**DIRECTIONS:** An exact copy of every entry is needed, without the pictures.

**INPUT FOR THIS TASK:**
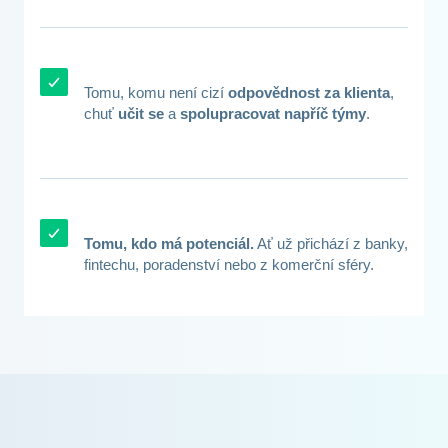
Tomu, komu není cizí
odpovědnost za klienta
,
chuť
učit se
a
spolupracovat napříč týmy
.
Tomu, kdo má potenciál.
Ať už přichází z banky,
fintechu, poradenství nebo z komerční sféry.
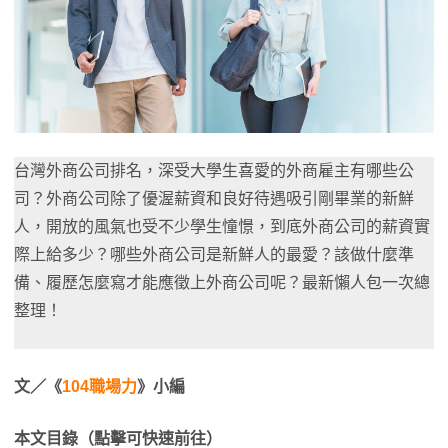
台灣外商公司排名，深受大學生喜愛的外商雇主有哪些公
司？外商公司除了優渥薪資和良好待遇吸引剛畢業的新鮮
人，開放的風氣也受不少學生憧憬，到底外商公司的薪資實
際上給多少？哪些外商公司是新鮮人的最愛？該做什麼準
備、履歷怎麼寫才能應徵上外商公司呢？最新懶人包一次總
整理！
文／《
104職場力
》小編
本文目錄（點擊可快速前往）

**RESPONSE TO THE TASK:**
Tomu, komu není cizí
odpovědnost za klienta
,
chuť
učit se
a
spolupracovat napříč týmy
.
Tomu, kdo má potenciál.
Ať už přichází z banky,
fintechu, poradenství nebo z komerční sféry.
台灣外商公司排名，深受大學生喜愛的外商雇主有哪些公
司？外商公司除了優渥薪資和良好待遇吸引剛畢業的新鮮
人，開放的風氣也受不少學生憧憬，到底外商公司的薪資實
際上給多少？哪些外商公司是新鮮人的最愛？該做什麼準
備、履歷怎麼寫才能應徵上外商公司呢？最新懶人包一次總
整理！
文／《
104職場力
》小編
本文目錄（點擊可快速前往）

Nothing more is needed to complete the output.